アステラス・アムジェン・バイオファーマ株式会社(本社:東京、代表取締役社長:スティーブ・スギノ、以下「アステラス・アムジェン・バイオファーマ」)とアステラス製薬株式会社(本社:東京、代表取締役社長CEO:安川健司、以下「アステラス製薬」)は、アステラス・アムジェン・バイオファーマが本日、高コレステロール血症治療剤「レパーサ®皮下注」[一般名 エボロクマブ(遺伝子組換え)、以下「レパーサ®」]について、HMG-CoA還元酵素阻害剤(以下「スタチン」)による治療が適さない家族性高コレステロール血症および高コレステロール血症の製造販売承認事項一部変更承認を日本において取得しましたので、お知らせします。

レパーサ®は、これまで「スタチンと併用すること」が<用法・用量に関連する使用上の注意>に記載されていました。今回の一部変更承認の取得により、副作用の既往歴や使用の禁忌などによりスタチンの服用が困難といった家族性高コレステロール血症および高コレステロール血症の患者さんにおいて、レパーサ®単剤での使用が可能となりました。

りんくう総合医療センター 副理事長・病院長の山下 静也医師は、「狭心症や心筋梗塞などの冠動脈疾患を予防するためにはLDLコレステロール(LDL-C)管理が非常に重要です。特に、二次予防の中でも急性冠症候群、リスクの高い2型糖尿病や家族性高コレステロール血症の患者さんでは、LDL-C < 70 mg/dL を目標とすることが日本動脈硬化学会の動脈硬化性疾患予防ガイドライン2017年版にも記載されています。しかし、筋肉痛などの副作用のためにスタチン治療が適さない高コレステロール血症の患者さんは一定数存在しており、そうしたリスクの高い患者さんにとって、このたびの承認は大きな意義があります」と述べています。

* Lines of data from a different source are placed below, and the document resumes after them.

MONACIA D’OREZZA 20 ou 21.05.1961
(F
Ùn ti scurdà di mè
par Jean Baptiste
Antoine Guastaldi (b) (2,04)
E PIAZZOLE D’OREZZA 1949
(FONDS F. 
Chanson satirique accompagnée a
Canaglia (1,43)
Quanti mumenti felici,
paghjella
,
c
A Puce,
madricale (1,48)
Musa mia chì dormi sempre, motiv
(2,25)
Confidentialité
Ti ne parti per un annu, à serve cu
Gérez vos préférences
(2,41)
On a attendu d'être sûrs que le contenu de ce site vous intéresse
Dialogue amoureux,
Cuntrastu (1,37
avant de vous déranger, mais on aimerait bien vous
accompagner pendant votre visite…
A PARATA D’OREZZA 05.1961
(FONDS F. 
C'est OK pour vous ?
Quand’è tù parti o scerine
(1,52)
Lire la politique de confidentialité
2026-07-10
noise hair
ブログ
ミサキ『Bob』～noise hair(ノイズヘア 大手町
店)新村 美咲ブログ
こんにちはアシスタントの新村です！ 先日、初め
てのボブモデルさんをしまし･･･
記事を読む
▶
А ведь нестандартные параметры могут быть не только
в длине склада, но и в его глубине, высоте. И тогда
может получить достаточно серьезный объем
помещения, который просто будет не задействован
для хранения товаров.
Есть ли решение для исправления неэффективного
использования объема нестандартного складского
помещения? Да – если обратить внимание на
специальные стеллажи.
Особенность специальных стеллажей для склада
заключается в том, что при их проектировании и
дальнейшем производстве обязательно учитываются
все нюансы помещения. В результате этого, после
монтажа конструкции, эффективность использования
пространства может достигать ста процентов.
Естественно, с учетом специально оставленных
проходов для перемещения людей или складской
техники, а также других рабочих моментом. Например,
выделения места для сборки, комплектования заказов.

レパーサ®は、アステラス・アムジェン・バイオファーマとアステラス製薬が日本において共同開発したヒトIgG2モノクローナル抗体で、ヒトプロタンパク質転換酵素サブチリシン/ケキシン9型(PCSK9)阻害剤です。PCSK9は、「悪玉コレステロール」と呼ばれるLDL-Cを血中から取り除く肝臓のLDL受容体に作用し、その働きを低下させるタンパク質です1.2 。

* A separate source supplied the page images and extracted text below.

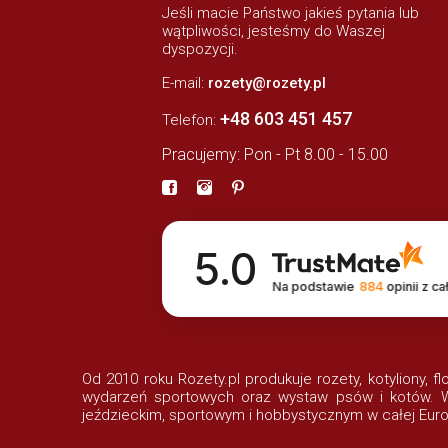
Jeśli macie Państwo jakieś pytania lub
wątpliwości, jesteśmy do Waszej
dyspozycji.
E-mail:
rozety@rozety.pl
+48 603 451 457
Telefon:
Pracujemy: Pon - Pt 8.00 - 15.00
5.0
Na podstawie
884
opinii
z ca
Od 2010 roku Rozety.pl produkuje rozety, kotyliony, f
wydarzeń sportowych oraz wystaw psów i kotów. Wi
jeździeckim, sportowym i hobbystycznym w całej Euro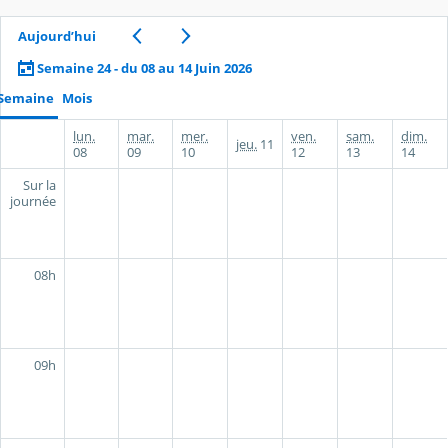
Aujourd’hui
Semaine 24 - du 08 au 14 Juin 2026
Semaine
Mois
lun.
mar.
mer.
ven.
sam.
dim.
jeu.
11
08
09
10
12
13
14
Sur la
journée
08h
09h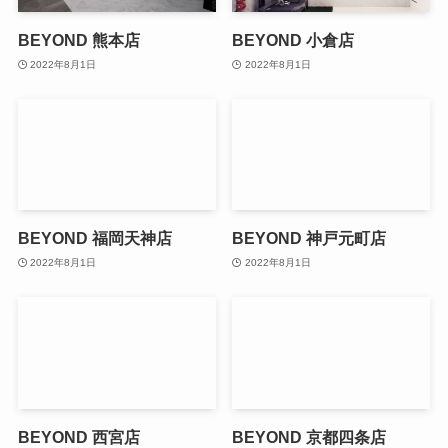
BEYOND 熊本店
BEYOND 小倉店
2022年8月1日
2022年8月1日
BEYOND 福岡天神店
BEYOND 神戸元町店
2022年8月1日
2022年8月1日
BEYOND 西宮店
BEYOND 京都四条店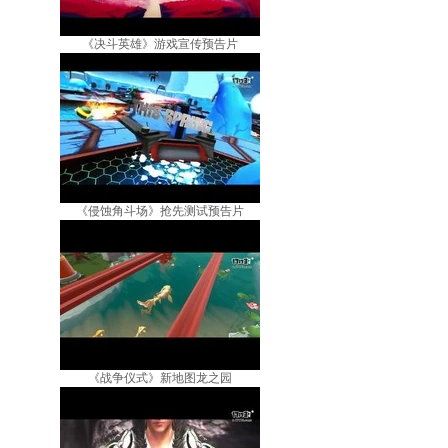
《决斗英雄》游戏宣传预告片
《侵蚀角斗场》抢先测试预告片
《战争仪式》新地图龙之园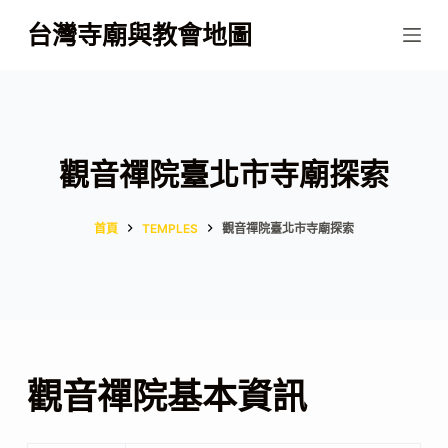
跳
台灣寺廟與教會地圖
至
主
要
內
容
觀音禪院臺北市寺廟探索
首頁
TEMPLES
觀音禪院臺北市寺廟探索
觀音禪院基本資訊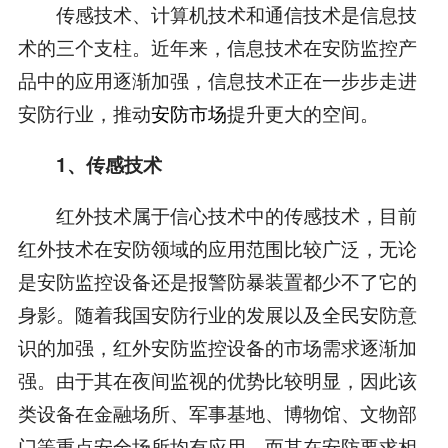
传感技术、计算机技术和通信技术是信息技
术的三个支柱。近年来，信息技术在安防监控产
品中的应用逐渐加强，信息技术正在一步步走进
安防行业，推动
安防市场
提升更大的空间。
1、传感技术
红外技术属于信心技术中的传感技术，目前
红外技术在安防领域的应用范围比较广泛，无论
是安防监控设备还是报警防暴装置都少不了它的
身影。随着我国安防行业的发展以及全民安防意
识的加强，红外安防监控设备的市场需求逐渐加
强。由于其在夜间监视的优势比较明显，因此该
类设备在金融场所、军事基地、博物馆、文物部
门等重点安全场所均有应用，而其在安防要求相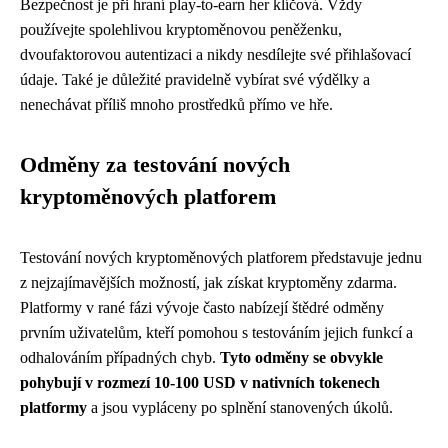
Bezpečnost je při hraní play-to-earn her klíčová. Vždy
používejte spolehlivou kryptoměnovou peněženku,
dvoufaktorovou autentizaci a nikdy nesdílejte své přihlašovací
údaje. Také je důležité pravidelně vybírat své výdělky a
nenechávat příliš mnoho prostředků přímo ve hře.
Odměny za testování nových
kryptoměnových platforem
Testování nových kryptoměnových platforem představuje jednu
z nejzajímavějších možností, jak získat kryptoměny zdarma.
Platformy v rané fázi vývoje často nabízejí štědré odměny
prvním uživatelům, kteří pomohou s testováním jejich funkcí a
odhalováním případných chyb.
Tyto odměny se obvykle
pohybují v rozmezí 10-100 USD v nativních tokenech
platformy
a jsou vypláceny po splnění stanovených úkolů.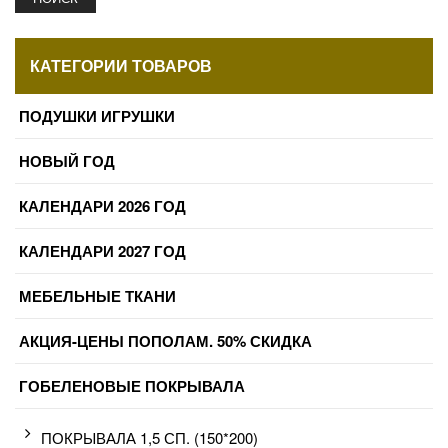
КАТЕГОРИИ ТОВАРОВ
ПОДУШКИ ИГРУШКИ
НОВЫЙ ГОД
КАЛЕНДАРИ 2026 ГОД
КАЛЕНДАРИ 2027 ГОД
МЕБЕЛЬНЫЕ ТКАНИ
АКЦИЯ-ЦЕНЫ ПОПОЛАМ. 50% СКИДКА
ГОБЕЛЕНОВЫЕ ПОКРЫВАЛА
ПОКРЫВАЛА 1,5 СП. (150*200)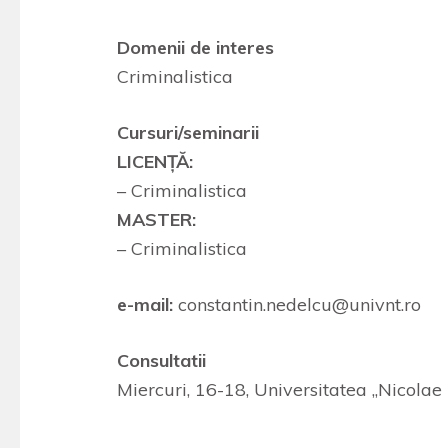
Domenii de interes
Criminalistica
Cursuri/seminarii
LICENŢĂ:
– Criminalistica
MASTER:
– Criminalistica
e-mail:
constantin.nedelcu@univnt.ro
Consultatii
Miercuri, 16-18, Universitatea „Nicolae 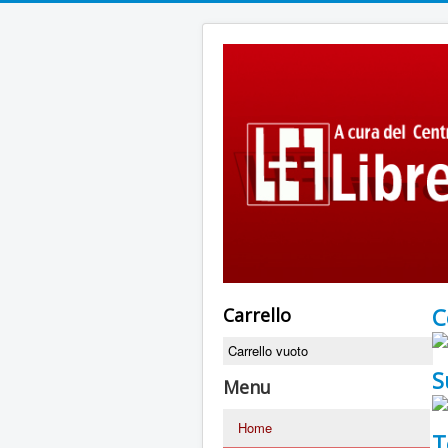
C
Carrello
Carrello vuoto
S
Menu
Home
T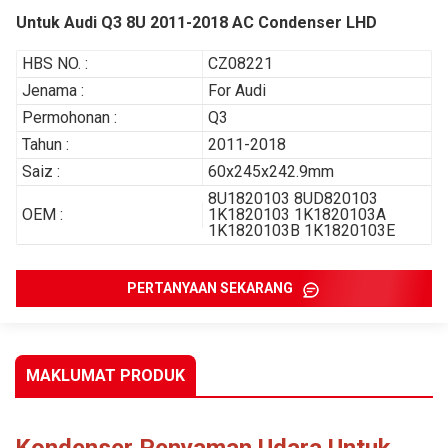
Untuk Audi Q3 8U 2011-2018 AC Condenser LHD
HBS NO. :
CZ08221
Jenama :
For Audi
Permohonan :
Q3
Tahun :
2011-2018
Saiz :
60x245x242.9mm
8U1820103 8UD820103
OEM :
1K1820103 1K1820103A
1K1820103B 1K1820103E
PERTANYAAN SEKARANG
MAKLUMAT PRODUK
Kondenser Penyaman Udara Untuk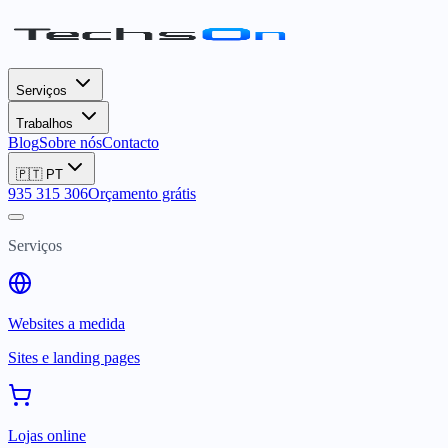
Serviços
Trabalhos
Blog
Sobre nós
Contacto
🇵🇹
PT
935 315 306
Orçamento grátis
Serviços
Websites a medida
Sites e landing pages
Lojas online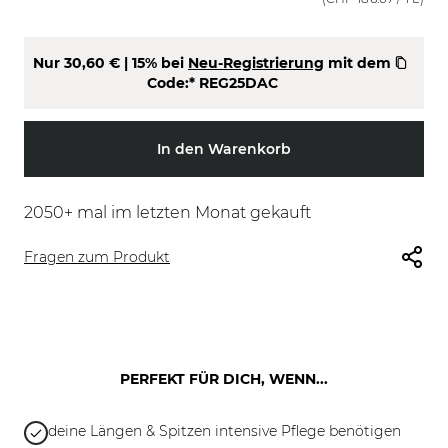
Nur
30,60 €
| 15% bei
Neu-Registrierung
mit dem
Code:*
REG25DAC
In den Warenkorb
2050
+ mal im letzten Monat gekauft
Fragen zum Produkt
PERFEKT FÜR DICH, WENN...
deine Längen & Spitzen intensive Pflege benötigen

1 Horton, J. D., Cohen, J. C., & Hobbs, H. H. (2007). Molecular biology of PCSK9: its role in LDL metabolism. Trends in biochemical sciences, 32(2), 71-77.
2 Brown, M. S., & Goldstein, J. L. (2006). Lowering LDL: Not only how low, but how long? Science, 311(5768), 1721-1723.

 

レパーサ®は日本において2016年1月に家族性高コレステロール血症、高コレステロール血症、ただし、心血管イベントの発現リスクが高く、スタチンで効果不十分な場合に限る、を効能・効果として製造販売承認を取得し、2016年4月に発売しました。2018年7月には、日本人429例を含む27,564例を対象に、心血管イベント抑制を評価したFOURIER試験において、主要評価項目である心血管イベント発現リスクを有意に低下した結果が、添付文書の「臨床成績」の項に追加記載されました。

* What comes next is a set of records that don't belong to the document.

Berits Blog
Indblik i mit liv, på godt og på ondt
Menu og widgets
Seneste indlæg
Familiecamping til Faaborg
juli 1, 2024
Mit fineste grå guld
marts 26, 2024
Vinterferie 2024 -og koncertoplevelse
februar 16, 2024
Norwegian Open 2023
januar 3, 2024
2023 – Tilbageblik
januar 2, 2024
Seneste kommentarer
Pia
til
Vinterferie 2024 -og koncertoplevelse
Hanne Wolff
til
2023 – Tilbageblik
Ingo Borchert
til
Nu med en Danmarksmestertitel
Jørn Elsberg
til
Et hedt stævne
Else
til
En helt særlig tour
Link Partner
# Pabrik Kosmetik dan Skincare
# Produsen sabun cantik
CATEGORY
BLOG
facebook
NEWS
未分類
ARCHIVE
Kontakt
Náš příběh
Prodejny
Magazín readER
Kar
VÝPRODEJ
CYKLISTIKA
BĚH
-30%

また、レパーサ®は2018年4月の薬価改定で、 FOURIER試験の結果に基づき、真の臨床的有用性の検証に係る加算(加算率5%)が適用されています。

アステラス・アムジェン・バイオファーマとアステラス製薬は今回の承認を通じて、スタチン治療が適さない高コレステロール血症の患者さんの治療に一層貢献できることを期待しています。